Task instructions: Would you copy the listing below exactly, keeping the pictures out?
[Given data]
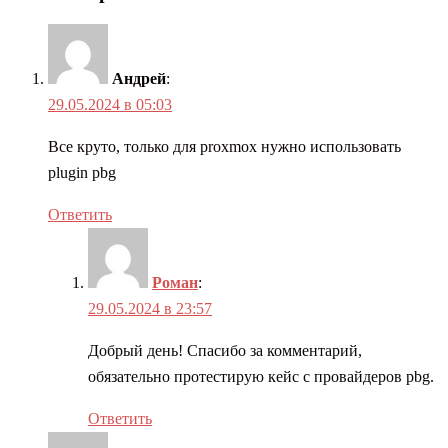
Андрей
:
29.05.2024 в 05:03
Все круто, только для proxmox нужно использовать
plugin pbg
Ответить
Роман
:
29.05.2024 в 23:57
Добрый день! Спасибо за комментарий,
обязательно протестирую кейс с провайдеров pbg.
Ответить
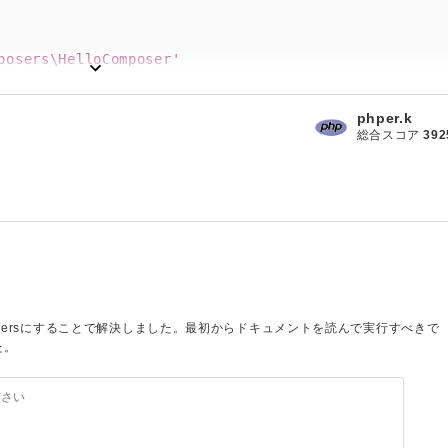
phper.k
総合スコア
392
mposersにすることで解決しました。最初からドキュメントを読んで実行すべきで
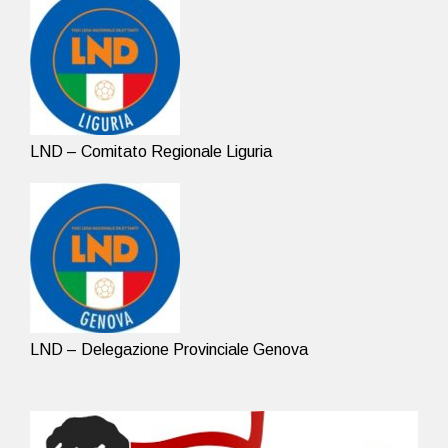
LND – Comitato Regionale Liguria
LND – Delegazione Provinciale Genova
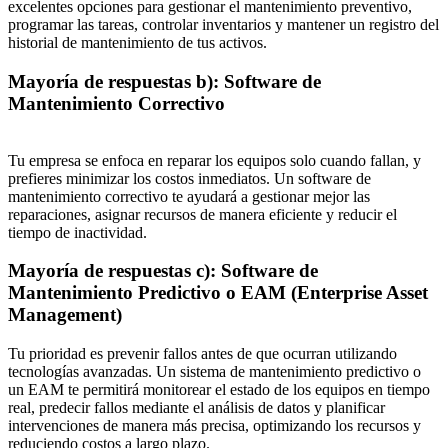
excelentes opciones para gestionar el mantenimiento preventivo,
programar las tareas, controlar inventarios y mantener un registro del
historial de mantenimiento de tus activos.
Mayoría de respuestas b): Software de
Mantenimiento Correctivo
Tu empresa se enfoca en reparar los equipos solo cuando fallan, y
prefieres minimizar los costos inmediatos. Un software de
mantenimiento correctivo te ayudará a gestionar mejor las
reparaciones, asignar recursos de manera eficiente y reducir el
tiempo de inactividad.
Mayoría de respuestas c): Software de
Mantenimiento Predictivo o EAM (Enterprise Asset
Management)
Tu prioridad es prevenir fallos antes de que ocurran utilizando
tecnologías avanzadas. Un sistema de mantenimiento predictivo o
un EAM te permitirá monitorear el estado de los equipos en tiempo
real, predecir fallos mediante el análisis de datos y planificar
intervenciones de manera más precisa, optimizando los recursos y
reduciendo costos a largo plazo.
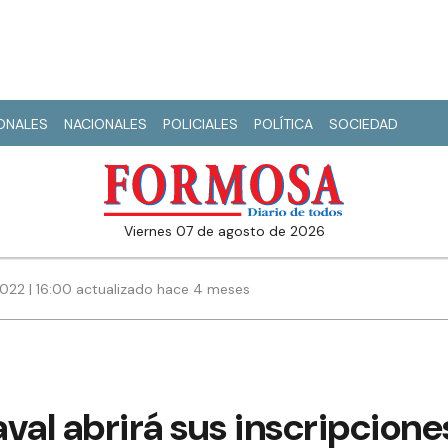
IONALES
NACIONALES
POLICIALES
POLÍTICA
SOCIEDAD
viernes 07 de agosto de 2026
022 | 16:00 actualizado hace 4 meses
val abrirá sus inscripcione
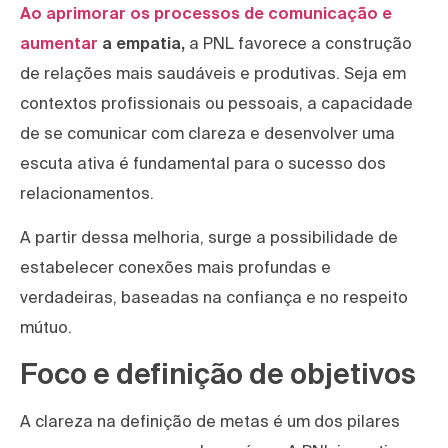
Ao aprimorar os processos de comunicação e
aumentar
a empatia,
a PNL favorece a construção
de relações mais saudáveis e produtivas. Seja em
contextos profissionais ou pessoais, a capacidade
de se comunicar com clareza e desenvolver uma
escuta ativa é fundamental para o sucesso dos
relacionamentos.
A partir dessa melhoria, surge a possibilidade de
estabelecer conexões mais profundas e
verdadeiras, baseadas na confiança e no respeito
mútuo.
Foco e definição de objetivos
A clareza na definição de metas é um dos pilares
[/Given data]
Answer space:
Андрей
:
29.05.2024 в 05:03
Все круто, только для proxmox нужно использовать
plugin pbg
Ответить
Роман
:
29.05.2024 в 23:57
Добрый день! Спасибо за комментарий,
обязательно протестирую кейс с провайдеров pbg.
Ответить
phper.k
総合スコア
392
mposersにすることで解決しました。最初からドキュメントを読んで実行すべきで
LND – Comitato Regionale Liguria
LND – Delegazione Provinciale Genova
excelentes opciones para gestionar el mantenimiento preventivo,
programar las tareas, controlar inventarios y mantener un registro del
historial de mantenimiento de tus activos.
Mayoría de respuestas b): Software de
Mantenimiento Correctivo
Tu empresa se enfoca en reparar los equipos solo cuando fallan, y
prefieres minimizar los costos inmediatos. Un software de
mantenimiento correctivo te ayudará a gestionar mejor las
reparaciones, asignar recursos de manera eficiente y reducir el
tiempo de inactividad.
Mayoría de respuestas c): Software de
Mantenimiento Predictivo o EAM (Enterprise Asset
Management)
Tu prioridad es prevenir fallos antes de que ocurran utilizando
tecnologías avanzadas. Un sistema de mantenimiento predictivo o
un EAM te permitirá monitorear el estado de los equipos en tiempo
real, predecir fallos mediante el análisis de datos y planificar
intervenciones de manera más precisa, optimizando los recursos y
reduciendo costos a largo plazo.
IONALES
NACIONALES
POLICIALES
POLÍTICA
SOCIEDAD
viernes 07 de agosto de 2026
022 | 16:00 actualizado hace 4 meses
val abrirá sus inscripcione
Ao aprimorar os processos de comunicação e
aumentar
a empatia,
a PNL favorece a construção
de relações mais saudáveis e produtivas. Seja em
contextos profissionais ou pessoais, a capacidade
de se comunicar com clareza e desenvolver uma
escuta ativa é fundamental para o sucesso dos
relacionamentos.
A partir dessa melhoria, surge a possibilidade de
estabelecer conexões mais profundas e
verdadeiras, baseadas na confiança e no respeito
mútuo.
Foco e definição de objetivos
A clareza na definição de metas é um dos pilares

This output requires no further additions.